**Requirement:** Search the entries below for "Sinh". Report each line where it occurs.

BEGIN Data provided

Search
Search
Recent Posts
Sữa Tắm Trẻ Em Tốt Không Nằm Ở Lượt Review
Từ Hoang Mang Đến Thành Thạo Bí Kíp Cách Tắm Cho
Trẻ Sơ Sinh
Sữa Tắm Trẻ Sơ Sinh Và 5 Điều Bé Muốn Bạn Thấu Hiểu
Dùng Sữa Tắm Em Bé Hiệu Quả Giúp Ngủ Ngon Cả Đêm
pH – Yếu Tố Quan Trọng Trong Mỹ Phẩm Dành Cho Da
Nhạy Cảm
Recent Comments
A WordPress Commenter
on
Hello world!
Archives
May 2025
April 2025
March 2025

END Data provided
BEGIN Data provided

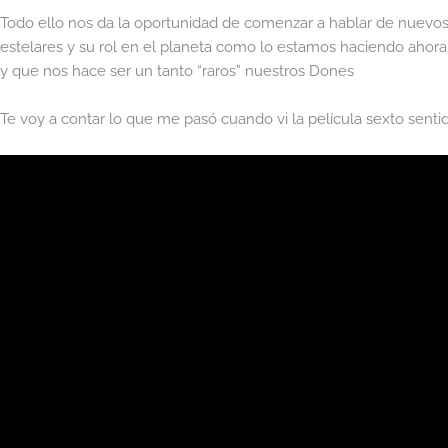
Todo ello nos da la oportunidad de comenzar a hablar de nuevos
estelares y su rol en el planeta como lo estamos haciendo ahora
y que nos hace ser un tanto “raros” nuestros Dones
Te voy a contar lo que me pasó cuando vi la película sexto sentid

END Data provided

**Solution for this problem:**
Trẻ Sơ Sinh
Sữa Tắm Trẻ Sơ Sinh Và 5 Điều Bé Muốn Bạn Thấu Hiểu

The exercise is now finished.